A word-for-word copy of the entries is needed, and it should contain no images.
--- START ---
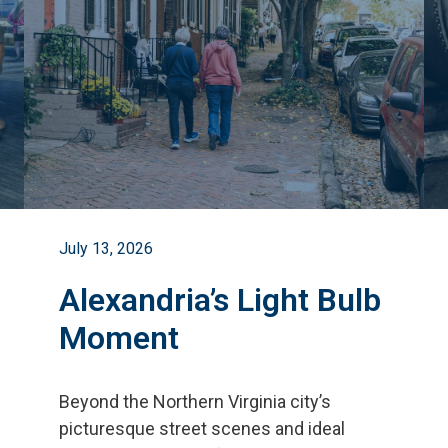
July 13, 2026
Alexandria’s Light Bulb
Moment
Beyond the Northern Virginia city
’
s
picturesque street scenes and ideal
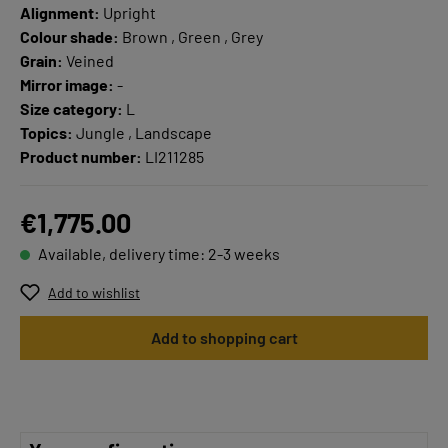
Alignment:
Upright
Colour shade:
Brown , Green , Grey
Grain:
Veined
Mirror image:
-
Size category:
L
Topics:
Jungle , Landscape
Product number:
LI211285
€1,775.00
Available, delivery time: 2-3 weeks
Add to wishlist
Add to shopping cart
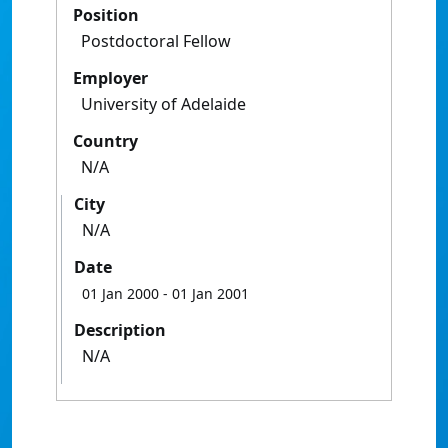
Position
Postdoctoral Fellow
Employer
University of Adelaide
Country
N/A
City
N/A
Date
01 Jan 2000
- 01 Jan 2001
Description
N/A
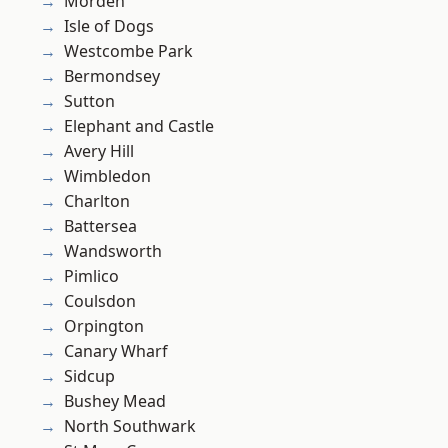
Morden
Isle of Dogs
Westcombe Park
Bermondsey
Sutton
Elephant and Castle
Avery Hill
Wimbledon
Charlton
Battersea
Wandsworth
Pimlico
Coulsdon
Orpington
Canary Wharf
Sidcup
Bushey Mead
North Southwark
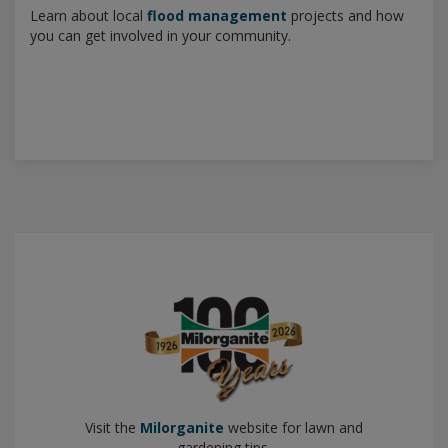
Learn about local
flood management
projects and how
you can get involved in your community.
Visit the
Milorganite
website for lawn and
gardening tips.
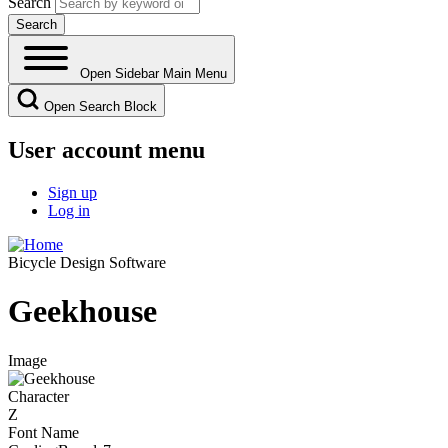
Search
Open Sidebar Main Menu
Open Search Block
User account menu
Sign up
Log in
Bicycle Design Software
Geekhouse
Image
Character
Z
Font Name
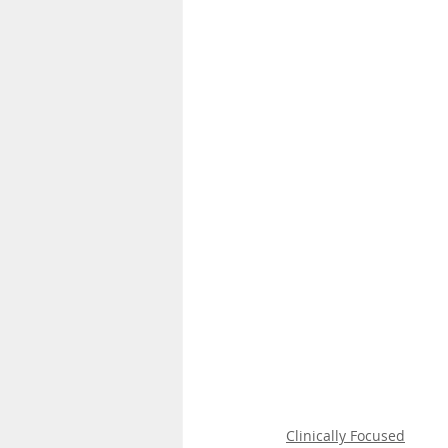
Clinically Focused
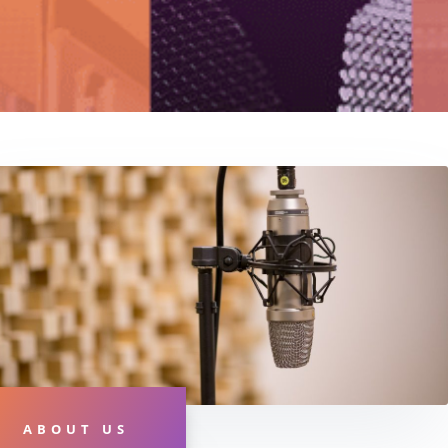
ABOUT US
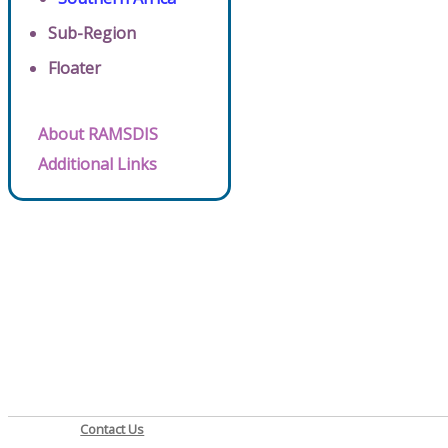
Sub-Region
Floater
About RAMSDIS
Additional Links
Contact Us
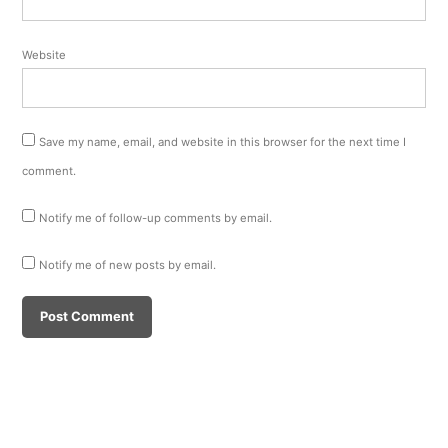
Website
Save my name, email, and website in this browser for the next time I
comment.
Notify me of follow-up comments by email.
Notify me of new posts by email.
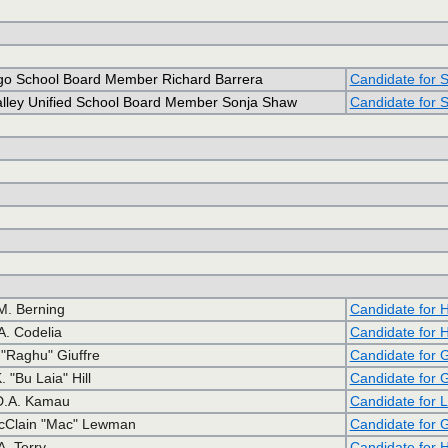
go School Board Member Richard Barrera
Candidate for S
alley Unified School Board Member Sonja Shaw
Candidate for S
M. Berning
Candidate for 
A. Codelia
Candidate for 
"Raghu" Giuffre
Candidate for 
 "Bu Laia" Hill
Candidate for 
 D.A. Kamau
Candidate for 
cClain "Mac" Lewman
Candidate for 
A. Terry
Candidate for 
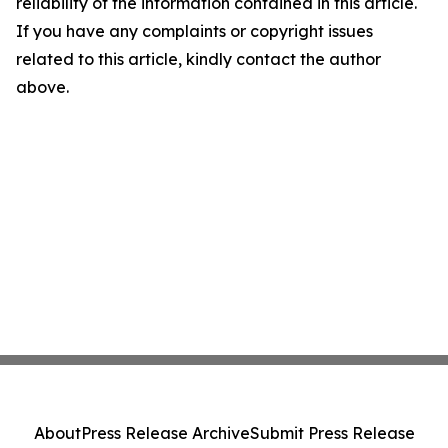
reliability of the information contained in this article.
If you have any complaints or copyright issues
related to this article, kindly contact the author
above.
About
Press Release Archive
Submit Press Release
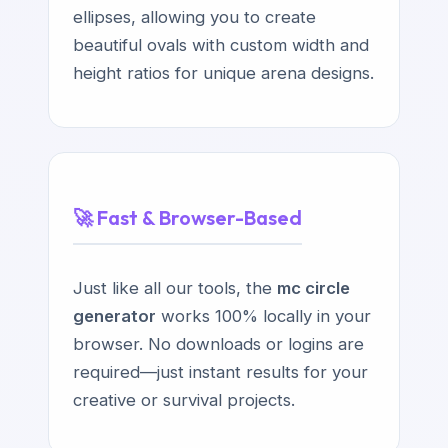
ellipses, allowing you to create
beautiful ovals with custom width and
height ratios for unique arena designs.
🚀 Fast & Browser-Based
Just like all our tools, the
mc circle
generator
works 100% locally in your
browser. No downloads or logins are
required—just instant results for your
creative or survival projects.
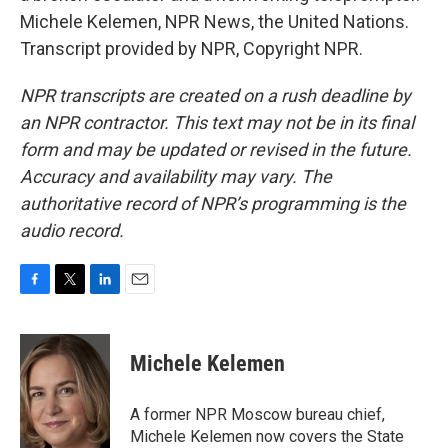
Michele Kelemen, NPR News, the United Nations.
Transcript provided by NPR, Copyright NPR.
NPR transcripts are created on a rush deadline by
an NPR contractor. This text may not be in its final
form and may be updated or revised in the future.
Accuracy and availability may vary. The
authoritative record of NPR’s programming is the
audio record.
F
T
L
E
a
w
i
m
c
i
n
a
e
t
k
i
Michele Kelemen
b
t
e
l
o
e
d
o
r
I
A former NPR Moscow bureau chief,
k
n
Michele Kelemen now covers the State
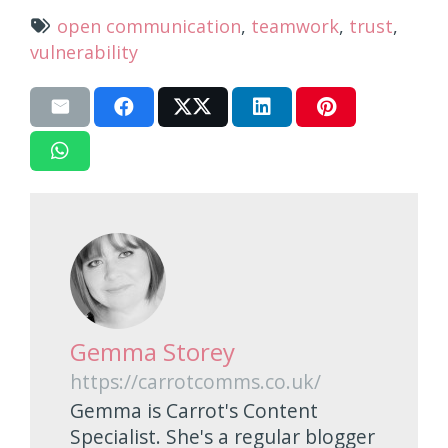
open communication
,
teamwork
,
trust
,
vulnerability
Gemma Storey
https://carrotcomms.co.uk/
Gemma is Carrot's Content
Specialist. She's a regular blogger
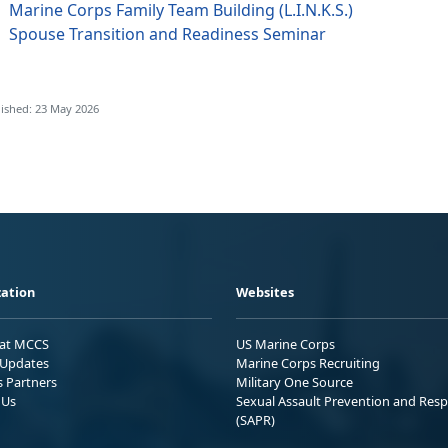
Marine Corps Family Team Building (L.I.N.K.S.)
Spouse Transition and Readiness Seminar
ished: 23 May 2026
ation
Websites
 at MCCS
US Marine Corps
Updates
Marine Corps Recruiting
s Partners
Military One Source
 Us
Sexual Assault Prevention and Res
(SAPR)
--- END ---
§ **YOUR RESPONSE**:
July 13, 2026
Alexandria’s Light Bulb
Moment
Beyond the Northern Virginia city
’
s
picturesque street scenes and ideal
Alignment:
Upright
Colour shade:
Brown , Green , Grey
Grain:
Veined
Mirror image:
-
Size category:
L
Topics:
Jungle , Landscape
Product number:
LI211285
€1,775.00
Available, delivery time: 2-3 weeks
Add to wishlist
Add to shopping cart
Position
Postdoctoral Fellow
Employer
University of Adelaide
Country
N/A
City
N/A
Date
01 Jan 2000
- 01 Jan 2001
Description
N/A
Morden
Isle of Dogs
Westcombe Park
Bermondsey
Sutton
Elephant and Castle
Avery Hill
Wimbledon
Charlton
Battersea
Wandsworth
Pimlico
Coulsdon
Orpington
Canary Wharf
Sidcup
Bushey Mead
North Southwark
Learn about local
flood management
projects and how
you can get involved in your community.
Visit the
Milorganite
website for lawn and
gardening tips.
Search
Open Sidebar Main Menu
Open Search Block
User account menu
Sign up
Log in
Bicycle Design Software
Geekhouse
Image
Character
Z
Font Name
Clinically Focused
ABOUT US
Sub-Region
Floater
About RAMSDIS
Additional Links
Contact Us
Website
Save my name, email, and website in this browser for the next time I
comment.
Notify me of follow-up comments by email.
Notify me of new posts by email.
go School Board Member Richard Barrera
Candidate for S
alley Unified School Board Member Sonja Shaw
Candidate for S
M. Berning
Candidate for 
A. Codelia
Candidate for 
"Raghu" Giuffre
Candidate for 
 "Bu Laia" Hill
Candidate for 
 D.A. Kamau
Candidate for 
cClain "Mac" Lewman
Candidate for 
A. Terry
Candidate for 
reliability of the information contained in this article.
If you have any complaints or copyright issues
related to this article, kindly contact the author
above.
About
Press Release Archive
Submit Press Release
ellipses, allowing you to create
beautiful ovals with custom width and
height ratios for unique arena designs.
🚀 Fast & Browser-Based
Just like all our tools, the
mc circle
generator
works 100% locally in your
browser. No downloads or logins are
required—just instant results for your
creative or survival projects.
Michele Kelemen, NPR News, the United Nations.
Transcript provided by NPR, Copyright NPR.
NPR transcripts are created on a rush deadline by
an NPR contractor. This text may not be in its final
form and may be updated or revised in the future.
Accuracy and availability may vary. The
authoritative record of NPR’s programming is the
audio record.
F
T
L
E
a
w
i
m
c
i
n
a
e
t
k
i
Michele Kelemen
b
t
e
l
o
e
d
o
r
I
A former NPR Moscow bureau chief,
k
n
Michele Kelemen now covers the State
open communication
,
teamwork
,
trust
,
vulnerability
Gemma Storey
https://carrotcomms.co.uk/
Gemma is Carrot's Content
Specialist. She's a regular blogger
Marine Corps Family Team Building (L.I.N.K.S.)
Spouse Transition and Readiness Seminar
ished: 23 May 2026
ation
Websites
 at MCCS
US Marine Corps
Updates
Marine Corps Recruiting
s Partners
Military One Source
 Us
Sexual Assault Prevention and Res
(SAPR)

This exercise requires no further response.